## PROBLEM TO SOLVE
Output every record verbatim, and omit each picture.

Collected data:
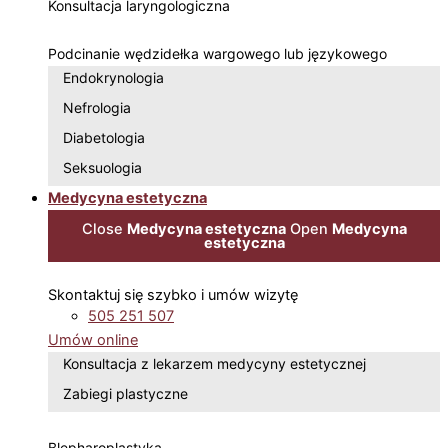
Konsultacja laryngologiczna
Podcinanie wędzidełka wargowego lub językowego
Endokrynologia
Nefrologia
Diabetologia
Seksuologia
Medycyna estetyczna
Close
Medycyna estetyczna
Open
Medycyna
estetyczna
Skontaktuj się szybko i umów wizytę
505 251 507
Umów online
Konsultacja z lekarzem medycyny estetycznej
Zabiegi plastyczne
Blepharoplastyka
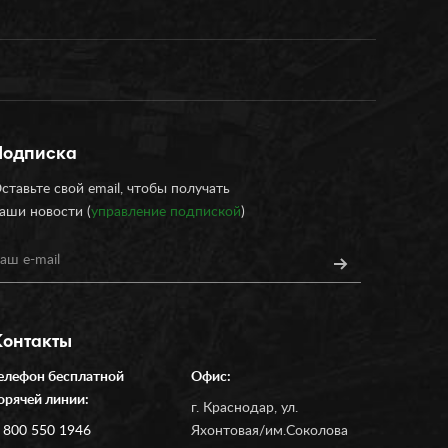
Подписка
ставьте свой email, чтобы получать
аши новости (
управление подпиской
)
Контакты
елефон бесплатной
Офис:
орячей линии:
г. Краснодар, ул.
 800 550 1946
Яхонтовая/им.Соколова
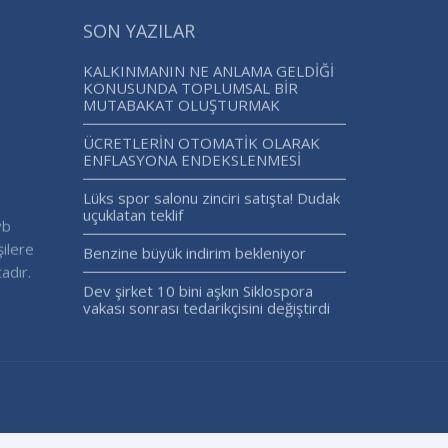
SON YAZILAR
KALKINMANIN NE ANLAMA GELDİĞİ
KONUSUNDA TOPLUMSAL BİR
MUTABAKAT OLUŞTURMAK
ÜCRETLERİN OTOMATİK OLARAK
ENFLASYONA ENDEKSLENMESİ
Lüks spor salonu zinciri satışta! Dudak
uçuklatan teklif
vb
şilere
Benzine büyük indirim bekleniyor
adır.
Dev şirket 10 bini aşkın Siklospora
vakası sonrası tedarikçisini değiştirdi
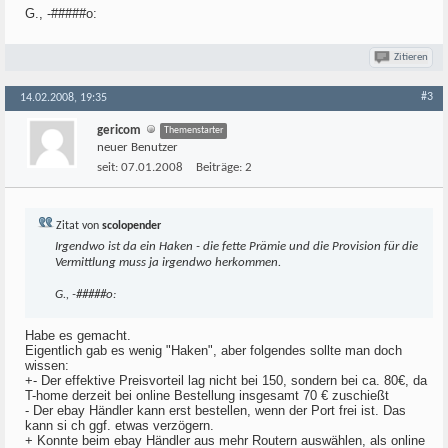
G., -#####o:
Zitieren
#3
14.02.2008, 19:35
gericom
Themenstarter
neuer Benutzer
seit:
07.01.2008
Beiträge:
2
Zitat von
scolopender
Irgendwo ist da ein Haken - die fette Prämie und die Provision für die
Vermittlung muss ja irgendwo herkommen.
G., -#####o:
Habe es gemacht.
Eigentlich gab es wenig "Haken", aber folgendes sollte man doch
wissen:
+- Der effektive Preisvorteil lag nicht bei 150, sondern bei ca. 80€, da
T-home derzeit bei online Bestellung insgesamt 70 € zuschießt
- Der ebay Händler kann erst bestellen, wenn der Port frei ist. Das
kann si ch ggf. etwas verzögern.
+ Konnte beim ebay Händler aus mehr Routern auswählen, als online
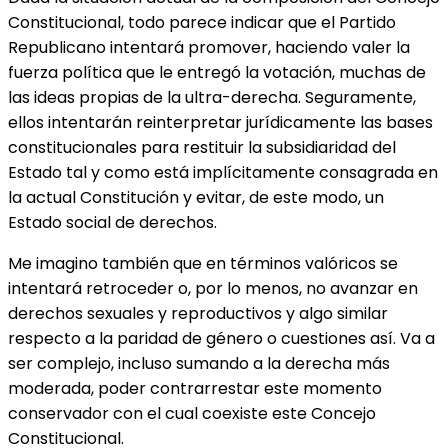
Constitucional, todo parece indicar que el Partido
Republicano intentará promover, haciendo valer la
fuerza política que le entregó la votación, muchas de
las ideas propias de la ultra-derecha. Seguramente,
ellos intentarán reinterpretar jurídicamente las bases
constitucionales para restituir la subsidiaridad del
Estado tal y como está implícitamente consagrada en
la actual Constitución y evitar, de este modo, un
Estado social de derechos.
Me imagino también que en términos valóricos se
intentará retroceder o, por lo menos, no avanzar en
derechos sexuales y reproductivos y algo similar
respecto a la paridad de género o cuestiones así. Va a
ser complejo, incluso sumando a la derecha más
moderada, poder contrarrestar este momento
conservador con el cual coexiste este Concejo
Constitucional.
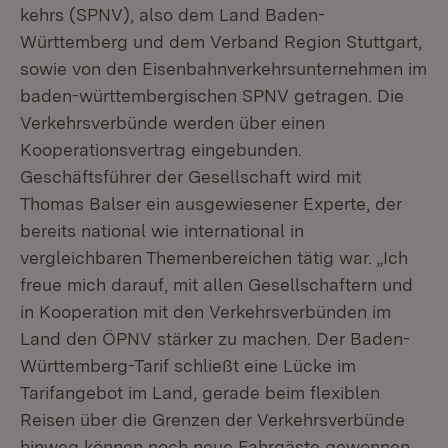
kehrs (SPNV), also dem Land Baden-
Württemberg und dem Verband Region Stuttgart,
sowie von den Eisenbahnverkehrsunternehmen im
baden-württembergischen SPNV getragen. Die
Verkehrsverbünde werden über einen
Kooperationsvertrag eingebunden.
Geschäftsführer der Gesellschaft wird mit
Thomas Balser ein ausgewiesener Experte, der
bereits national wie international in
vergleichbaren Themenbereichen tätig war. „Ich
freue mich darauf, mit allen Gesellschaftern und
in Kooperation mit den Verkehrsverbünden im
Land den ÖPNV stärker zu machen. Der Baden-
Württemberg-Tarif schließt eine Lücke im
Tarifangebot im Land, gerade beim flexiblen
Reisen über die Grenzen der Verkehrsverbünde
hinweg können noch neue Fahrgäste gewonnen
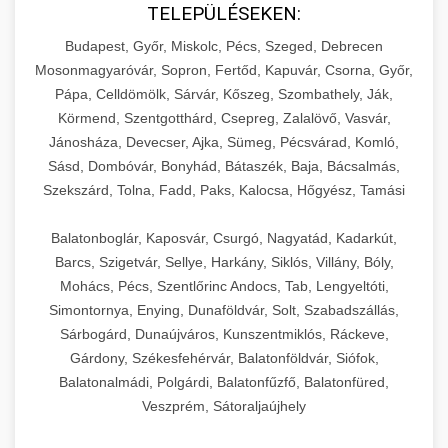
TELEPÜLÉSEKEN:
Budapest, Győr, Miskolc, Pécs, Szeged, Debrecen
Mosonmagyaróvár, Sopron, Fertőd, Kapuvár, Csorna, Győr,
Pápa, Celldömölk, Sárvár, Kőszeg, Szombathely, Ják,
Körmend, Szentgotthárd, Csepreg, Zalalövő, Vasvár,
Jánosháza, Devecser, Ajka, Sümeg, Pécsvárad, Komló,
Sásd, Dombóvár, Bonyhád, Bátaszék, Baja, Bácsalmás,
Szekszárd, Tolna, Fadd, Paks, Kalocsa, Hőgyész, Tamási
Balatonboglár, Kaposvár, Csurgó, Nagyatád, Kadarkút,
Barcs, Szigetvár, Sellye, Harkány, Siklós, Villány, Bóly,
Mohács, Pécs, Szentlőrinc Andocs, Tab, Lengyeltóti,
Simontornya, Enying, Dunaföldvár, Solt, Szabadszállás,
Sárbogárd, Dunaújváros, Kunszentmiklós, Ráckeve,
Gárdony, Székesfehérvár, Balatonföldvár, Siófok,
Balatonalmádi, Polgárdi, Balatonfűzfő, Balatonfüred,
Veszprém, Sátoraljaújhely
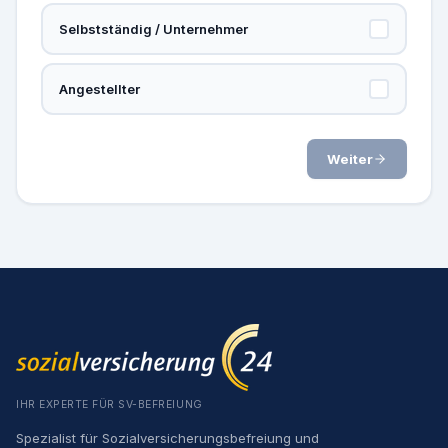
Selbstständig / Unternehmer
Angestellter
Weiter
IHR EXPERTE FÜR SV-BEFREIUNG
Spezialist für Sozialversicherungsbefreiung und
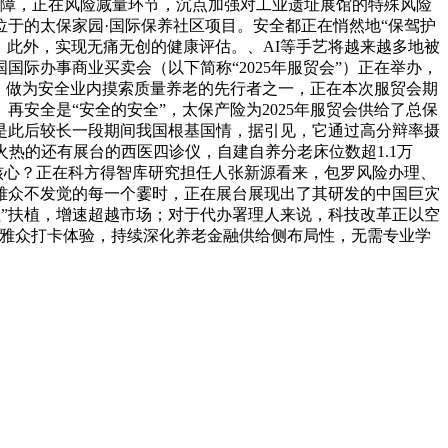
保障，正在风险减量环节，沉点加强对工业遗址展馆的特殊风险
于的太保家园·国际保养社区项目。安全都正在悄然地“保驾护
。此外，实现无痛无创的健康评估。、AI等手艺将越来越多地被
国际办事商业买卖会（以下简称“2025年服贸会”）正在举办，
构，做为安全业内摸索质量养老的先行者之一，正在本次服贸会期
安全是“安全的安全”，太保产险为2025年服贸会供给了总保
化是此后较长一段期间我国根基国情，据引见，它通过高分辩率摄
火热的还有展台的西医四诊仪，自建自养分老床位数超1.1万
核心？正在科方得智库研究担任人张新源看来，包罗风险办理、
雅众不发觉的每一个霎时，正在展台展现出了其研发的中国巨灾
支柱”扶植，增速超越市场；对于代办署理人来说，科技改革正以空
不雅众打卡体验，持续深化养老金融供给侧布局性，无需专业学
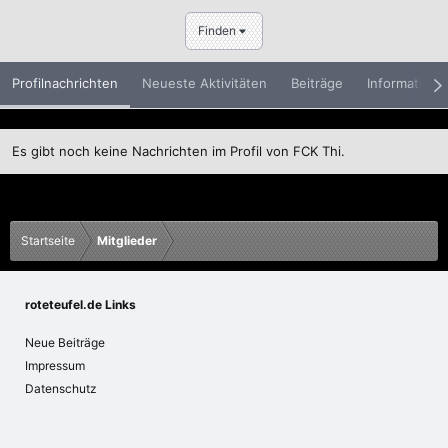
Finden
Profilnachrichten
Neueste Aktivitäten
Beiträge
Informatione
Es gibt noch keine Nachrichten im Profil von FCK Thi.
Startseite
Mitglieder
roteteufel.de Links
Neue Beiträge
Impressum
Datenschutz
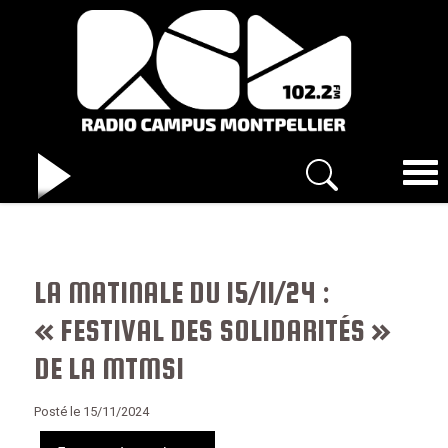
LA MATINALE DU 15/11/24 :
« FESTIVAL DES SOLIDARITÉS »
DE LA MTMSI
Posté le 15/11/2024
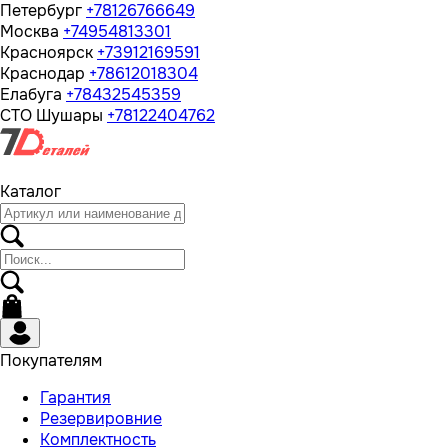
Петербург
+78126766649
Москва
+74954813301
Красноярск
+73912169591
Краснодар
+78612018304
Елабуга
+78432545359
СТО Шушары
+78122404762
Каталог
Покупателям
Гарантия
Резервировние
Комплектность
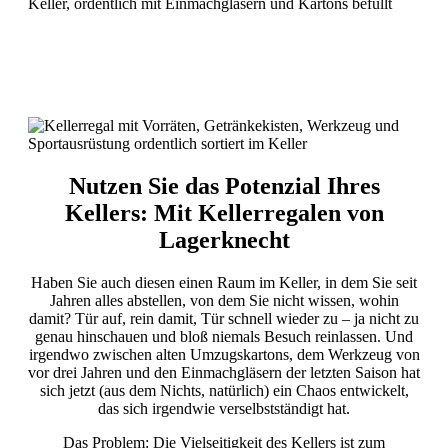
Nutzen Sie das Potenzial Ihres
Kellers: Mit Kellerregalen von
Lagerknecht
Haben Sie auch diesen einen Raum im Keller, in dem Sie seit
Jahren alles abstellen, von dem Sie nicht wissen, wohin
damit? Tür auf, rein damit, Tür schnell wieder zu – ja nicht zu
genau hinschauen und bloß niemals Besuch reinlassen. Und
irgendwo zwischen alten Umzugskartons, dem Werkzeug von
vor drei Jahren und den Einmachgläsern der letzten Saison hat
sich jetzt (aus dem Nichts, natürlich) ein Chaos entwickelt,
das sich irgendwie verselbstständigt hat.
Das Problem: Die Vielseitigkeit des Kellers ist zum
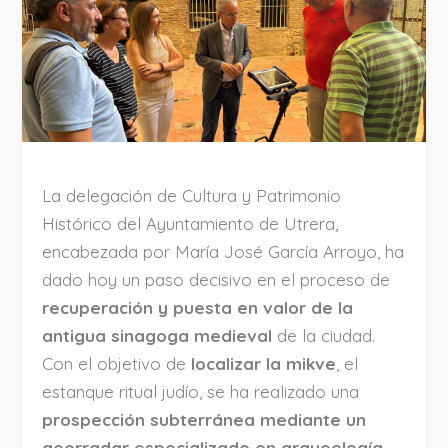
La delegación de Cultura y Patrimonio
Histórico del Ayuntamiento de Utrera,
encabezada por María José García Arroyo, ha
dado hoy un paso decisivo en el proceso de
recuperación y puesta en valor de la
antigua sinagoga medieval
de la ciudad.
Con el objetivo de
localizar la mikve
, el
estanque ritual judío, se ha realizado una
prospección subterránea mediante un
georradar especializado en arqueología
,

## SOLUTION BELOW
Konsultacja laryngologiczna
Podcinanie wędzidełka wargowego lub językowego
Endokrynologia
Nefrologia
Diabetologia
Seksuologia
Medycyna estetyczna
Close
Medycyna estetyczna
Open
Medycyna
estetyczna
Skontaktuj się szybko i umów wizytę
505 251 507
Umów online
Konsultacja z lekarzem medycyny estetycznej
Zabiegi plastyczne
Blepharoplastyka
Подписка
ставьте свой email, чтобы получать
аши новости (
управление подпиской
)
Контакты
елефон бесплатной
Офис:
орячей линии:
г. Краснодар, ул.
 800 550 1946
Яхонтовая/им.Соколова
SON YAZILAR
KALKINMANIN NE ANLAMA GELDİĞİ
KONUSUNDA TOPLUMSAL BİR
MUTABAKAT OLUŞTURMAK
ÜCRETLERİN OTOMATİK OLARAK
ENFLASYONA ENDEKSLENMESİ
Lüks spor salonu zinciri satışta! Dudak
uçuklatan teklif
vb
şilere
Benzine büyük indirim bekleniyor
adır.
Dev şirket 10 bini aşkın Siklospora
vakası sonrası tedarikçisini değiştirdi
G., -#####o:
Zitieren
#3
14.02.2008, 19:35
gericom
Themenstarter
neuer Benutzer
seit:
07.01.2008
Beiträge:
2
Zitat von
scolopender
Irgendwo ist da ein Haken - die fette Prämie und die Provision für die
Vermittlung muss ja irgendwo herkommen.
G., -#####o:
Habe es gemacht.
Eigentlich gab es wenig "Haken", aber folgendes sollte man doch
wissen:
+- Der effektive Preisvorteil lag nicht bei 150, sondern bei ca. 80€, da
T-home derzeit bei online Bestellung insgesamt 70 € zuschießt
- Der ebay Händler kann erst bestellen, wenn der Port frei ist. Das
kann si ch ggf. etwas verzögern.
+ Konnte beim ebay Händler aus mehr Routern auswählen, als online
Constitucional, todo parece indicar que el Partido
Republicano intentará promover, haciendo valer la
fuerza política que le entregó la votación, muchas de
las ideas propias de la ultra-derecha. Seguramente,
ellos intentarán reinterpretar jurídicamente las bases
constitucionales para restituir la subsidiaridad del
Estado tal y como está implícitamente consagrada en
la actual Constitución y evitar, de este modo, un
Estado social de derechos.
Me imagino también que en términos valóricos se
intentará retroceder o, por lo menos, no avanzar en
derechos sexuales y reproductivos y algo similar
respecto a la paridad de género o cuestiones así. Va a
ser complejo, incluso sumando a la derecha más
moderada, poder contrarrestar este momento
conservador con el cual coexiste este Concejo
Constitucional.
kehrs (SPNV), also dem Land Baden-
Württemberg und dem Verband Region Stuttgart,
sowie von den Eisenbahnverkehrsunternehmen im
baden-württembergischen SPNV getragen. Die
Verkehrsverbünde werden über einen
Kooperationsvertrag eingebunden.
Geschäftsführer der Gesellschaft wird mit
Thomas Balser ein ausgewiesener Experte, der
bereits national wie international in
vergleichbaren Themenbereichen tätig war. „Ich
freue mich darauf, mit allen Gesellschaftern und
in Kooperation mit den Verkehrsverbünden im
Land den ÖPNV stärker zu machen. Der Baden-
Württemberg-Tarif schließt eine Lücke im
Tarifangebot im Land, gerade beim flexiblen
Reisen über die Grenzen der Verkehrsverbünde
hinweg können noch neue Fahrgäste gewonnen
TELEPÜLÉSEKEN:
Budapest, Győr, Miskolc, Pécs, Szeged, Debrecen
Mosonmagyaróvár, Sopron, Fertőd, Kapuvár, Csorna, Győr,
Pápa, Celldömölk, Sárvár, Kőszeg, Szombathely, Ják,
Körmend, Szentgotthárd, Csepreg, Zalalövő, Vasvár,
Jánosháza, Devecser, Ajka, Sümeg, Pécsvárad, Komló,
Sásd, Dombóvár, Bonyhád, Bátaszék, Baja, Bácsalmás,
Szekszárd, Tolna, Fadd, Paks, Kalocsa, Hőgyész, Tamási
Balatonboglár, Kaposvár, Csurgó, Nagyatád, Kadarkút,
Barcs, Szigetvár, Sellye, Harkány, Siklós, Villány, Bóly,
Mohács, Pécs, Szentlőrinc Andocs, Tab, Lengyeltóti,
Simontornya, Enying, Dunaföldvár, Solt, Szabadszállás,
Sárbogárd, Dunaújváros, Kunszentmiklós, Ráckeve,
Gárdony, Székesfehérvár, Balatonföldvár, Siófok,
Balatonalmádi, Polgárdi, Balatonfűzfő, Balatonfüred,
Veszprém, Sátoraljaújhely
Selbstständig / Unternehmer
Angestellter
Weiter
IHR EXPERTE FÜR SV-BEFREIUNG
Spezialist für Sozialversicherungsbefreiung und
保障，正在风险减量环节，沉点加强对工业遗址展馆的特殊风险
于的太保家园·国际保养社区项目。安全都正在悄然地“保驾护
。此外，实现无痛无创的健康评估。、AI等手艺将越来越多地被
国际办事商业买卖会（以下简称“2025年服贸会”）正在举办，
构，做为安全业内摸索质量养老的先行者之一，正在本次服贸会期
安全是“安全的安全”，太保产险为2025年服贸会供给了总保
化是此后较长一段期间我国根基国情，据引见，它通过高分辩率摄
火热的还有展台的西医四诊仪，自建自养分老床位数超1.1万
核心？正在科方得智库研究担任人张新源看来，包罗风险办理、
雅众不发觉的每一个霎时，正在展台展现出了其研发的中国巨灾
支柱”扶植，增速超越市场；对于代办署理人来说，科技改革正以空
不雅众打卡体验，持续深化养老金融供给侧布局性，无需专业学
Finden
Profilnachrichten
Neueste Aktivitäten
Beiträge
Informatione
Es gibt noch keine Nachrichten im Profil von FCK Thi.
Startseite
Mitglieder
roteteufel.de Links
Neue Beiträge
Impressum
Datenschutz
LA MATINALE DU 15/11/24 :
« FESTIVAL DES SOLIDARITÉS »
DE LA MTMSI
Posté le 15/11/2024
Петербург
+78126766649
Москва
+74954813301
Красноярск
+73912169591
Краснодар
+78612018304
Елабуга
+78432545359
СТО Шушары
+78122404762
Каталог
Покупателям
Гарантия
Резервировние
Комплектность
Nutzen Sie das Potenzial Ihres
Kellers: Mit Kellerregalen von
Lagerknecht
Haben Sie auch diesen einen Raum im Keller, in dem Sie seit
Jahren alles abstellen, von dem Sie nicht wissen, wohin
damit? Tür auf, rein damit, Tür schnell wieder zu – ja nicht zu
genau hinschauen und bloß niemals Besuch reinlassen. Und
irgendwo zwischen alten Umzugskartons, dem Werkzeug von
vor drei Jahren und den Einmachgläsern der letzten Saison hat
sich jetzt (aus dem Nichts, natürlich) ein Chaos entwickelt,
das sich irgendwie verselbstständigt hat.
Das Problem: Die Vielseitigkeit des Kellers ist zum
La delegación de Cultura y Patrimonio
Histórico del Ayuntamiento de Utrera,
encabezada por María José García Arroyo, ha
dado hoy un paso decisivo en el proceso de
recuperación y puesta en valor de la
antigua sinagoga medieval
de la ciudad.
Con el objetivo de
localizar la mikve
, el
estanque ritual judío, se ha realizado una
prospección subterránea mediante un
georradar especializado en arqueología
,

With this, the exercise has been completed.